Over the past ten years, the battalion has typically deployed to environments where communications networks were in already place, like Iraq and Afghanistan. Javelin Thrust provided the battalion to establish its command and support system from the ground up.

“This is a culminating event,” said Maj. Fernando Jimenez, the 9th Comm. Bn, Javelin Thrust detachment, officer in charge. “This is what it’s going to take to support a MEB should it be called upon. Our ability to command and control is being validated, and we are succeeding.”

The battalion provided Marines with various occupational specialties to equip 1st MEB with the assets and knowledge they’ll need to maintain communication during the exercise. Sgt. Steven S. Pulliam, a motor transport mechanic, and his Marines took responsibility of providing the battalion day-to-day resources.

“We support the MEB with water, fuel, food and transportation,” said Pulliam, who serves with 9th Comm. Bn. “One of the big things we do here is keep the generators running and make sure the water bulls [water tanks] are clean and full of water for everybody.”

Keeping the equipment cool in the Mojave Desert training area is a challenge for 9th Comm. Bn., as the temperature peaked over 100 degrees.

“I’m in charge of making sure that the generators and air conditioners are running,” said Cpl. Francisco R. Cruz, an AC mechanic with 9th Comm. Bn. “We supply the power and necessary temperature to keep the gear cool so it runs in its proper function.”

Communication between the brigade’s command operations center and the ground units is a critical function to conduct a large-scale exercise. Maintaining a communication system is vital to keep operations fluid.

“I’m here supporting the technicians we have from the other satellite systems for communication,” said Lance Cpl. Michael P. Raymond, a multi-channel communications equipment technician with 9th Comm.
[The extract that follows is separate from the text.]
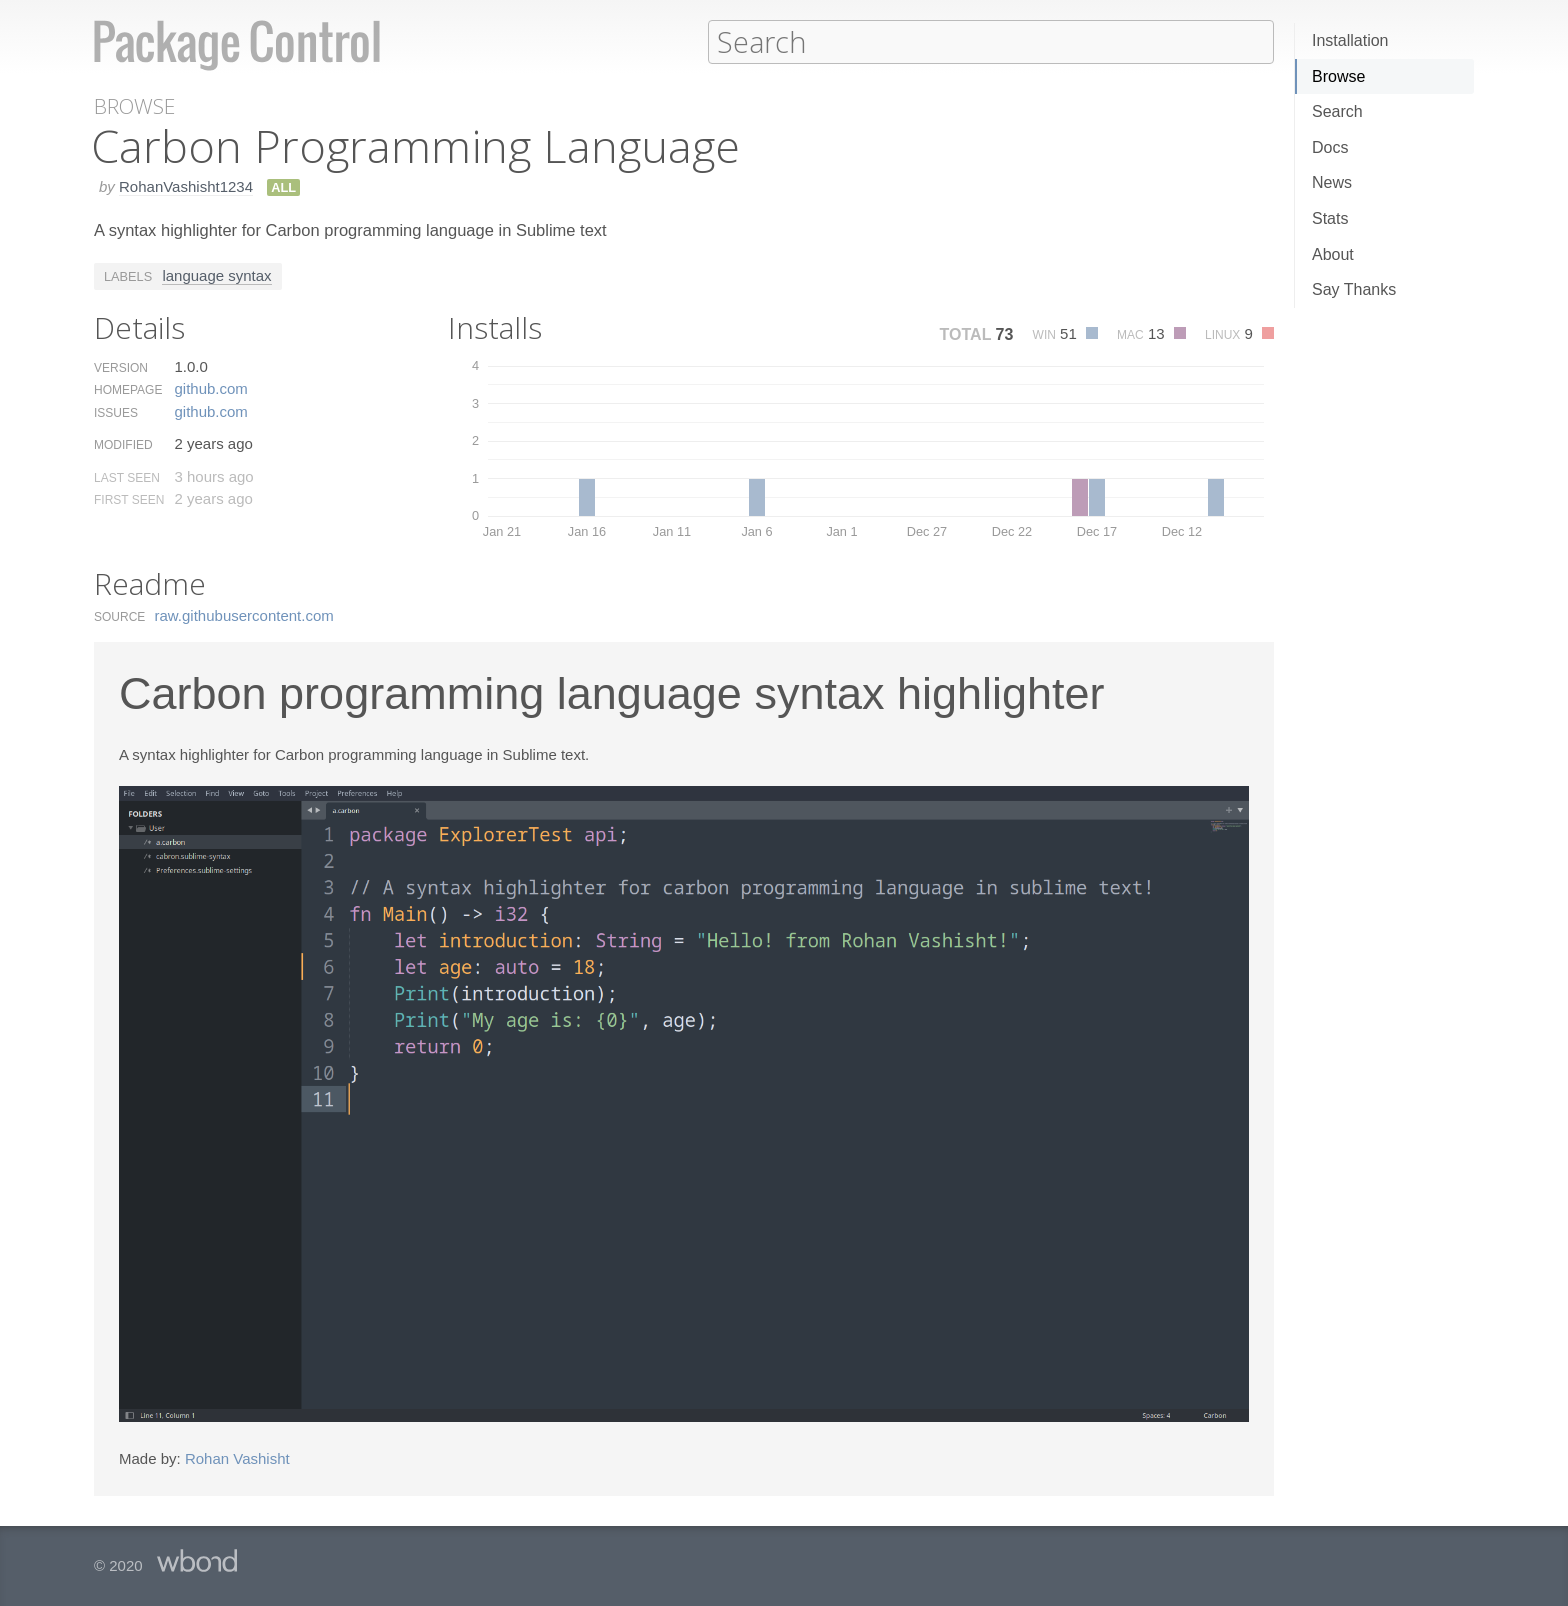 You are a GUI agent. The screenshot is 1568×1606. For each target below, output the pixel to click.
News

Bn. “We’re the ones that make sure communication goes through smoothly and any data or commands that are given are sent through.”

Sgt. Arthur I. Baronov, a technical controller, is responsible for installing, maintaining, operating and troubleshooting tactical communication networks for the Marine Corps and coalition forces in a deployed environment. Technical controllers typically work with the majority of the communication equipment as subject matter experts for the other 9th Comm. Bn. Marines.

“We act as the central hub for coordinating the troubleshooting and establishment of a fully functional communications network using tactical gear,” Baronov said. “The biggest part of our role is to monitor our network and make sure we have reliable communication.”

The battalion also provides communication from the sky via satellite. The Marines training on the ground communicate with other units through field radios. They rely on the radio operators to monitor and maintain connectivity with the command element. Sgt. Patricia L. Reynolds, a field radio operator with 9th Comm. Bn., said her Marines had communication support ready for the Marines training in a matter of days upon arrival.

Every phone call, e-mail, field radio command and satellite transmission goes through 9th Comm. Bn.’s equipment. The exercise hinges on the battalion’s ability to do their job and keep the momentum.

“It’s all about communications to effectively command and control,” Jimenez said. “We’re doing our part. The Marines have done a fantastic and phenomenal job. From the day they hit the ground running, they’ve not stopped. We’re professional, flexible and reliable.”

With the communication structure set up and running efficiently, 1st MEB is one step closer to proving its worth as a crisis response force with the ability to provide communication support for any operation it’s called to.